:: The problem ::
Below are some records. How many of their lines contain the string "informação"? Give the number only.

-------- Material supplied

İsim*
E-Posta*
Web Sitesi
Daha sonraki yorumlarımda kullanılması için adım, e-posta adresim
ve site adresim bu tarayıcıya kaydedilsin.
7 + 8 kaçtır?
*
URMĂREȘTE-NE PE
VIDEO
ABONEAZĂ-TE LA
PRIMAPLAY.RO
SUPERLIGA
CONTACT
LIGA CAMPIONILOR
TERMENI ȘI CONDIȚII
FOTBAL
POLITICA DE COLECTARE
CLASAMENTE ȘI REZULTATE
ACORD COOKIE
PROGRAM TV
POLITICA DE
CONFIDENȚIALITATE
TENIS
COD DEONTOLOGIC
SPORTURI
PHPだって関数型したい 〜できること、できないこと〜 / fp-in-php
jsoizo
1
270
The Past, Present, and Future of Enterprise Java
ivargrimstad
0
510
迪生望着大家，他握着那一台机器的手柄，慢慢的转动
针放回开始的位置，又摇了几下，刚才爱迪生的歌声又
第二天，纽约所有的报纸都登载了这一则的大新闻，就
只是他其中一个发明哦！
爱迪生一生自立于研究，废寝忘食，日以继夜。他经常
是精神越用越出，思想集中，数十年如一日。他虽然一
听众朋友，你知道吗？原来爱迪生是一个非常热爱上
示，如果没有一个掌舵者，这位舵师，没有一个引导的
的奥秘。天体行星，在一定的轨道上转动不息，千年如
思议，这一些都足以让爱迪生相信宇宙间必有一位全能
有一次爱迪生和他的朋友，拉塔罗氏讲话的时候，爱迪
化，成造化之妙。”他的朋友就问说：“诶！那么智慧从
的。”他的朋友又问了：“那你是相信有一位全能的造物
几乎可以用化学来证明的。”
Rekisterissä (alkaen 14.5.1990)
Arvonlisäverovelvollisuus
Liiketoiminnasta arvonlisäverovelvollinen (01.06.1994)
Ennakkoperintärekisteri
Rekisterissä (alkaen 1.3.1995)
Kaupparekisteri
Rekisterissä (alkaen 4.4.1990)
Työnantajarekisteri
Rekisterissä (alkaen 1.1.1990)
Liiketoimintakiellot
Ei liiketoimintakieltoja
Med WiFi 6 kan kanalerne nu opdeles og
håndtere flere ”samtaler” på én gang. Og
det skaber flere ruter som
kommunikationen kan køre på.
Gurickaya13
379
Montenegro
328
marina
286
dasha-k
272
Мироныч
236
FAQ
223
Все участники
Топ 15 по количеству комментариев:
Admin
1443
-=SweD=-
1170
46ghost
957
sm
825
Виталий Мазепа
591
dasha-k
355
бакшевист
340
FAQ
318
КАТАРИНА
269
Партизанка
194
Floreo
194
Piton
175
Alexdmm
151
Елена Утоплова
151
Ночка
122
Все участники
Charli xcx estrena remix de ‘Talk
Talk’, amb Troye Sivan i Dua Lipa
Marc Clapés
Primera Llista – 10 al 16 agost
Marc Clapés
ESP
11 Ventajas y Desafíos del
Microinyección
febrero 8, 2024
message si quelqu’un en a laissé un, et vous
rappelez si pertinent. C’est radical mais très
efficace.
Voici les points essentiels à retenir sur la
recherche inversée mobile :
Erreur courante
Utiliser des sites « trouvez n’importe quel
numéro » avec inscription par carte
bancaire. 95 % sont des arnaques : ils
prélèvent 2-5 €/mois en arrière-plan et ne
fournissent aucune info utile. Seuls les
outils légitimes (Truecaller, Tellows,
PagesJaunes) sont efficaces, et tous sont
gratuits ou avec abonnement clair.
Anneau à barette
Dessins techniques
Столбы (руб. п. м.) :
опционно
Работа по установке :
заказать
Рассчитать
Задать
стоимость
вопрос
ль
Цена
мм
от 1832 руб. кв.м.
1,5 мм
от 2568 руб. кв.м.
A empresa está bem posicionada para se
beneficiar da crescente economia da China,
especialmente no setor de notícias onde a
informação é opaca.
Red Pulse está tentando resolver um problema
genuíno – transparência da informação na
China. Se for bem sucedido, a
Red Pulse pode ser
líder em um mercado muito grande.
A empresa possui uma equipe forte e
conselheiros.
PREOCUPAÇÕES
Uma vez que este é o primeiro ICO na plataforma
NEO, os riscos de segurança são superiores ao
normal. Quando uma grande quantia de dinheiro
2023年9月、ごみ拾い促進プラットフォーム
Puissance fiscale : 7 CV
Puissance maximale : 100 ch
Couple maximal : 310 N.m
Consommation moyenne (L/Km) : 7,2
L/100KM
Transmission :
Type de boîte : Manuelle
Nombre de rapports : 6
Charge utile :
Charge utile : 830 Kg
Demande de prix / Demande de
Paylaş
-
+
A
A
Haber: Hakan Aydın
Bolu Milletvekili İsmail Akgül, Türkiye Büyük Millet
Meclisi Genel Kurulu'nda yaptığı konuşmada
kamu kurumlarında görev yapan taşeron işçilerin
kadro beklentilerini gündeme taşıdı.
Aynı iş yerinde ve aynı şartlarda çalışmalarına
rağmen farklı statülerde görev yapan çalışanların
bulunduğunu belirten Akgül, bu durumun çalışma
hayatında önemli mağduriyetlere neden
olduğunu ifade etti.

----------------

:: Your response ::
2